Somerset and All the Maughams – Robin Maugham

Suzie Eisfelder

I write this a few minutes after finishing the book. Sitting in front of my computer I am bemused by much about this book. W. Somerset Maugham is very well known. He died at the ripe old age of 91 and was a very colourful character. He wrote many plays and books, as well as peppering periodicals with articles. Somerset Maugham was very well known and sometimes has four plays showing at once.

Somerset’s brother, Frederic Herbert Maugham led a distinguished career as a barrister and judge, also serving as the Lord Chancellor for over a year. The brothers were vastly different with incredibly differing viewpoints and didn’t get on at all well. It seems they got on much better when they didn’t speak.

This is an amazing book. If you’re a fan of Somerset Maugham then this is a must read. It gives an incredible insight into the man who became the writer. Robin Maugham has shown how Somerset Maugham came into being. What he was like as a child and what his childhood was like. We’re shown with good prose how both he and his brother felt about each other and how Somerset felt about being left with his uncle after the death of his mother.

If you’re a genealogy nut then it’s a really good genealogy book. Although there are issues. A real genealogist would notice people mentioned in passing and want to follow up the information. Robin has decided to keep the narrative mostly about his father and uncle and not sidetrack us with irrelevancies. And there’s another however here. However, Robin does go back as many generations as he possibly can. We get stories about as many of his ancestors as he could possibly put in. But these stories are cleverly interspersed with his more recent stories. It makes the narrative feel as if we’re being gradually drawn in through the generations to show Somerset and Frederic and how each generation has shaped them.

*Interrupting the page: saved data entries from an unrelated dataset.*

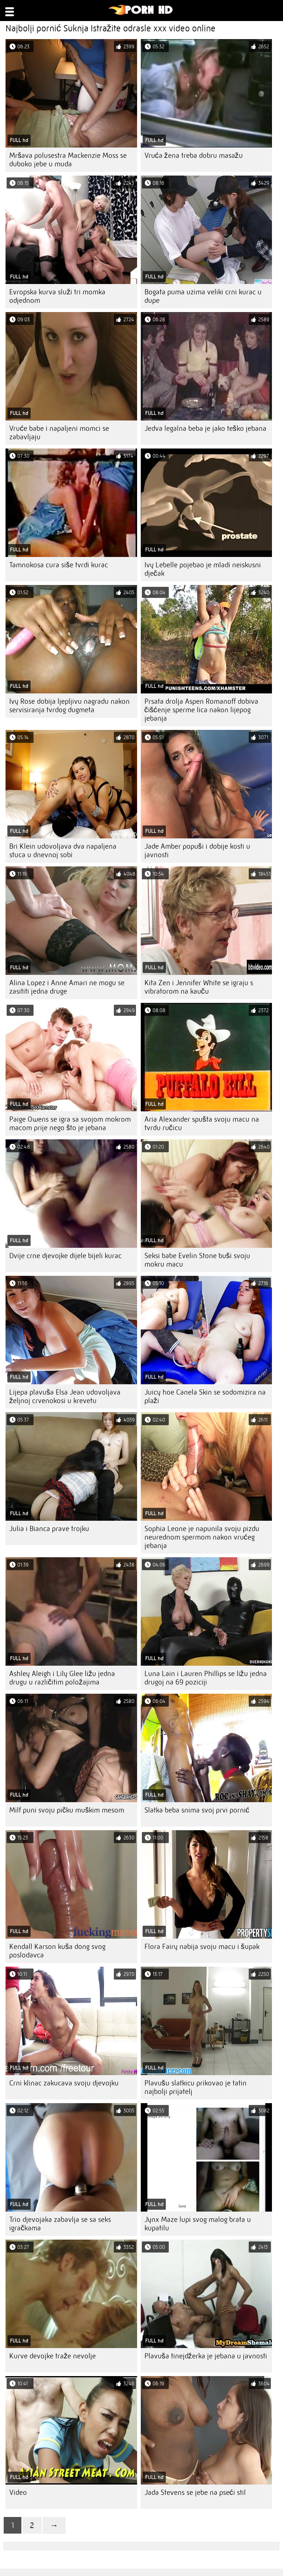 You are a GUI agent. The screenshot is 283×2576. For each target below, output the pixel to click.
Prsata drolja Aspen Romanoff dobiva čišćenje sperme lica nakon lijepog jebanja (201, 710)
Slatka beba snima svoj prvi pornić (196, 1810)
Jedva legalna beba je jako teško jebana (205, 428)
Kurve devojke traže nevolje (52, 2356)
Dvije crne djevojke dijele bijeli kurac (65, 1255)
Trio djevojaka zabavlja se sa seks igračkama (60, 2223)
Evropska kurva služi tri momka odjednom (57, 296)
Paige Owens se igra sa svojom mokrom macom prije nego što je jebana (70, 1123)
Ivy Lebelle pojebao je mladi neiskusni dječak (202, 569)
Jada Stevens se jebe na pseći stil (195, 2492)
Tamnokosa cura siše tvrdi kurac (58, 565)
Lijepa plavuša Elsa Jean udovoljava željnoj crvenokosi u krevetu (64, 1396)
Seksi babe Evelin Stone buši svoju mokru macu (197, 1259)
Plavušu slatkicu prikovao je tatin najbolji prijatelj (195, 2087)
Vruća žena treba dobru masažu (193, 155)
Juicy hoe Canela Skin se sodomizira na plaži (205, 1396)
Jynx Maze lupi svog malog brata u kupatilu (197, 2223)
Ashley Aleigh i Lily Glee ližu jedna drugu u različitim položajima (62, 1677)
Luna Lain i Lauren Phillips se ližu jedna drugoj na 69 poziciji (205, 1677)
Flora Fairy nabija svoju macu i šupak (201, 1946)
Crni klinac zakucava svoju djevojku (64, 2083)
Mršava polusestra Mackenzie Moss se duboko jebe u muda (68, 159)
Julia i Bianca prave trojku (49, 1528)
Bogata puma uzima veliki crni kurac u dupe (203, 296)
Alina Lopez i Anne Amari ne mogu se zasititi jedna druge (67, 987)
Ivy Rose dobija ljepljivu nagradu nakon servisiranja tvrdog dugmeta (69, 705)
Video (18, 2492)
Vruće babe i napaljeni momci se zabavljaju (59, 432)
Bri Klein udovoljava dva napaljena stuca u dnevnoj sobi (62, 850)
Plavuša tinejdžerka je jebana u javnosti (205, 2356)
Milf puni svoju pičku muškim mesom (66, 1810)
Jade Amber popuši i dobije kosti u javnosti (197, 850)
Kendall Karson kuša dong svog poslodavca (57, 1950)
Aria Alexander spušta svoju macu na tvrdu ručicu (201, 1123)
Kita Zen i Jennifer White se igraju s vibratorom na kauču (198, 987)
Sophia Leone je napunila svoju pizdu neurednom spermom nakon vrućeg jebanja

One of the things which I found a glaring hole was the little information we were given about Somerset and Frederic’s brothers. There were two other brothers, mentioned within the pages and also shown in the family tree at the beginning, but we see very little of them. I kept waiting for more and it wasn’t forthcoming.

But why the bemusement? After finishing the book I did a bit of searching and realised I’ve read absolutely nothing by Somerset Maugham. In other words I’ve read an biography about an author I’ve not read. I find myself somewhat amused by that.

The other thing that amuses me is the format. There are Footnotes, incredibly brief ones. Then there are Endnotes, some very brief and others quite lengthy. After the Endnotes I found the Appendices and this is followed by an Index. In the Appendices there are Footnotes. I followed correctly and read the Endnotes and Footnotes in the right places, but the Appendices I read all at once.

I do recommend this book, if you can find it. A nicely written book but not available nearly as easily as some of Somerset’s books. I’m now very curious about Somerset’s works. According to this book they are heavily autobiographical and I’m sure I’ll recognise some of the characters from this book.

  1. Sounds interesting! I love biographies and memoirs, and I’ve read one or two literary biographies. Daphne du Maurier’s and Martin Amis’s were the most engrossing. I might give Somerset a whirl after reading this!